ITALIAN LIQUEURS ARE NECESSARY | Our First Winter In Italy

Our first winter living in Italy was brutal. Snow for months.  My husband and I were snowbound, watching the movie, The Big Lebowski and dreaming of White Russians to keep us warm. A White Russian is a lovely concoction comprised of vodka, cream, and coffee flavored liqueur, Kahlua. The drink features prominently in the movie. Unfortunately, while Kahlua is very popular in the USA, it was impossible to find in Italy. Literally impossible. Our Big Lebowski dreams were shattered.

Then one day my husband walked in from work with a look on his face like a little boy with a frog in his pocket. He excitedly pulled out a bottle of Borghetti, a coffee based Italian liqueur. White Russians were back on the menu. And, we quickly realized that the regional Italian liqueurs, well, they are necessary to survive winter.

White Russian cocktail on the bar stand on rubber mat.
The classic White Russian cocktail. Photo credit: iStock Photos.

Now, after 2 or 3 White Russians,  you’d think that we would have been out cold. I am an insomniac, but my husband can literally sleep anywhere, at any time. Yet this night, no sleep was to be had. No sheep were being counted. At about 3:00 a.m., we were both wide awake with the edgy energy that only high amounts of caffeine have ever given me. We tossed. We turned. We tried to figure out why my husband couldn’t sleep. Eventually, it dawned on us to look at the Borghetti bottle.

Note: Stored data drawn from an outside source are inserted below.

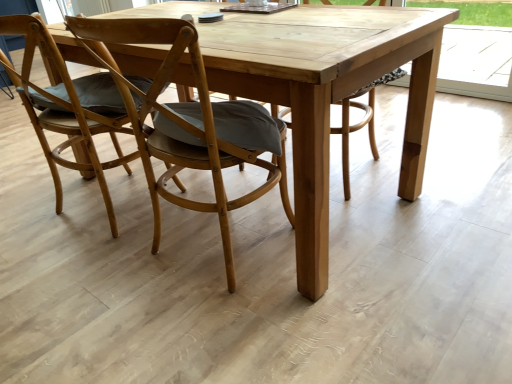 Question: From a real-world perspective, does wooden chair with cushion at center, which is the 2th chair from left to right, stand above natural wood picnic table at center?

Choices:
 (A) no
 (B) yes

Answer: (B)

Question: From the image's perspective, does wooden chair with cushion at center, which is the 2th chair from left to right, appear higher than natural wood picnic table at center?

Choices:
 (A) yes
 (B) no

Answer: (B)

Question: Is wooden chair with cushion at center, which is the 1th chair in right-to-left order, at the left side of natural wood picnic table at center?

Choices:
 (A) no
 (B) yes

Answer: (B)

Question: Is wooden chair with cushion at center, which is the 1th chair in right-to-left order, at the right side of natural wood picnic table at center?

Choices:
 (A) yes
 (B) no

Answer: (B)

Question: Is wooden chair with cushion at center, which is the 2th chair from left to right, behind natural wood picnic table at center?

Choices:
 (A) no
 (B) yes

Answer: (A)

Question: Based on their positions, is wooden chair at left, marked as the 2th chair in a right-to-left arrangement, located to the left or right of wooden chair with cushion at center, which is the 2th chair from left to right?

Choices:
 (A) right
 (B) left

Answer: (B)

Question: Considering the positions of wooden chair at left, marked as the 2th chair in a right-to-left arrangement, and wooden chair with cushion at center, which is the 1th chair in right-to-left order, in the image, is wooden chair at left, marked as the 2th chair in a right-to-left arrangement, bigger or smaller than wooden chair with cushion at center, which is the 1th chair in right-to-left order,?

Choices:
 (A) small
 (B) big

Answer: (B)

Question: From their relative heights in the image, would you say wooden chair at left, positioned as the 1th chair in left-to-right order, is taller or shorter than wooden chair with cushion at center, which is the 2th chair from left to right?

Choices:
 (A) tall
 (B) short

Answer: (B)

Question: Does point (22, 64) appear closer or farther from the camera than point (148, 39)?

Choices:
 (A) closer
 (B) farther

Answer: (B)

Question: From the image's perspective, is wooden chair at left, positioned as the 1th chair in left-to-right order, above or below natural wood picnic table at center?

Choices:
 (A) below
 (B) above

Answer: (A)

Question: Considering the positions of wooden chair at left, marked as the 2th chair in a right-to-left arrangement, and natural wood picnic table at center in the image, is wooden chair at left, marked as the 2th chair in a right-to-left arrangement, wider or thinner than natural wood picnic table at center?

Choices:
 (A) thin
 (B) wide

Answer: (A)

Question: Based on their sizes in the image, would you say wooden chair at left, positioned as the 1th chair in left-to-right order, is bigger or smaller than natural wood picnic table at center?

Choices:
 (A) big
 (B) small

Answer: (B)

Question: Would you say wooden chair at left, positioned as the 1th chair in left-to-right order, is to the left or to the right of natural wood picnic table at center in the picture?

Choices:
 (A) left
 (B) right

Answer: (A)

Question: Is point [x=232, y=271] positioned closer to the camera than point [x=375, y=51]?

Choices:
 (A) closer
 (B) farther

Answer: (B)

Question: Is wooden chair with cushion at center, which is the 2th chair from left to right, bigger or smaller than natural wood picnic table at center?

Choices:
 (A) small
 (B) big

Answer: (A) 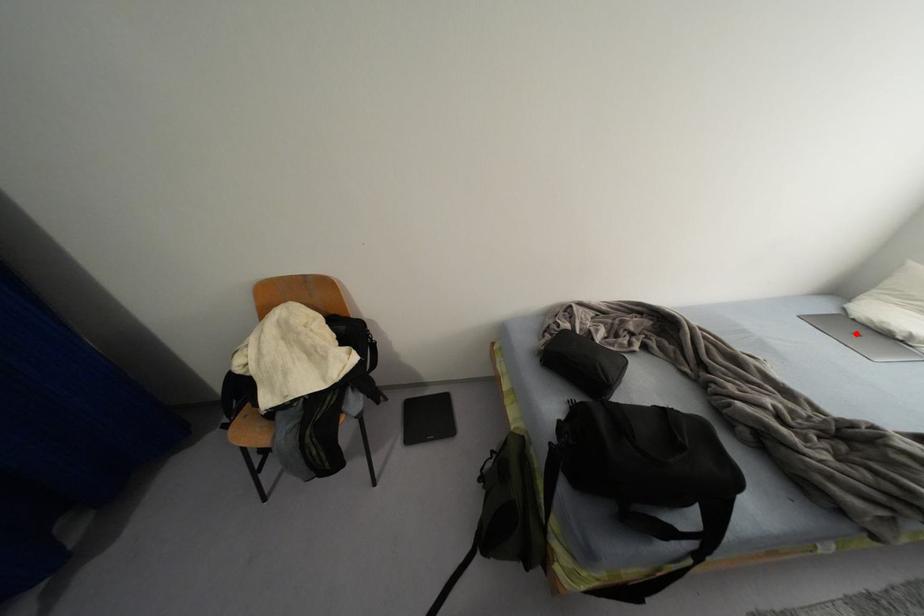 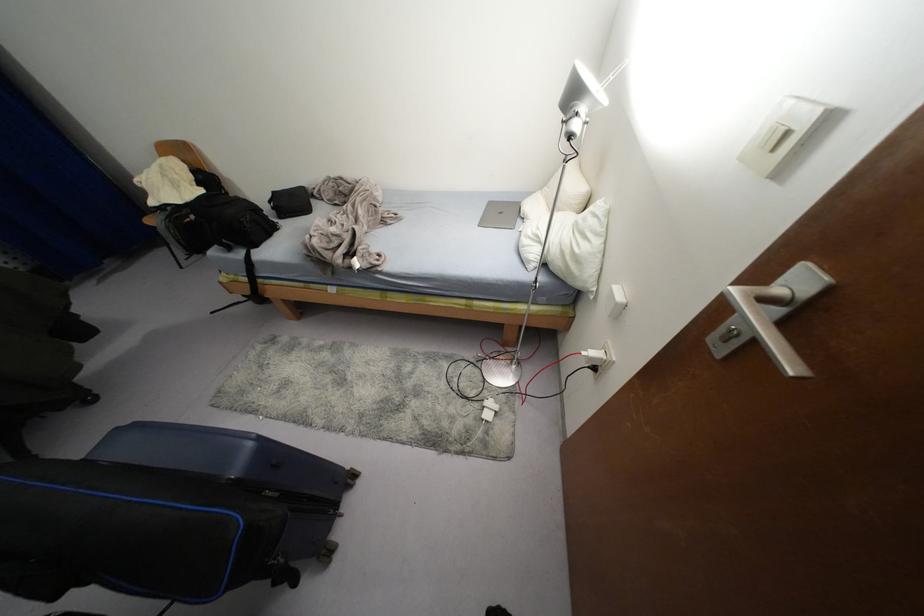 Question: I am providing you with two images of the same scene from different viewpoints. In image1, a red point is highlighted. Considering the same 3D point in image2, which of the following is correct?

Choices:
 (A) It is closer
 (B) It is farther

Answer: (A)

ITALIAN INGREDIENTS | Hint, They Are Sticklers For Natural, Pure Ingredients. 

There it was right on the front of the bottle, “di vero caffe espresso.”  Arrgh. Our excitement had made us foolhardy. While Kahlua is a coffee “flavored” liqueur, Borghetti is made with pure espresso.  Italians do not believe in artificial ingredients. Not even in their liqueurs. We had essentially consumed 3 espressos each before bedtime.

ITALIAN COFFEE | Borghetti, Not Suitable For Evening

We concluded that Borghetti is only suitable for day drinking. Borghetti is a day drink because one cannot drink it in the evening and expect to get any sleep. If Borghetti bested my sleep connoisseur husband, a normal person doesn’t stand a chance. 

Borghetti is delicious. I like it even better than Kahlua. It has less of a sugary taste and more of a strong coffee flavor. So the conundrum. The stuff is tasty but there is no way we can drink after 12:00 noon and how many times a year does one sit around drinking during the daytime? Hum . . . when could we consume this lovely liqueur?

We decided that Borghetti is the perfect Christmas morning drink. A little Borghetti in with some cream and Nat King Cole singing Christmas carols is a pretty damn near perfect way to start your day.

Two Christmas gnomes with a bottle of Borghetti.
The Italian liqueur, Borghetti. The necessary ingredient for an Italian Christmas White Russian.

ITALIAN RECIPES | The Italian White Russian

Despite the name, the White Russian was not invented in Russia. I suspect that the alleged inventor so named it due to the inclusion of vodka, but I have no proof (pun intended) of that.

Legend has it that Gustave Tops, a Belgian bartender, not a Russian, created the cocktail in 1949 at the Hotel Metropole in Brussels. The drink was quite popular initially and eventually spread across the globe. In the USA, the concoction hit the height of its popularity in the 1970s. Today, not too many people drink them and it is considered a retro cocktail.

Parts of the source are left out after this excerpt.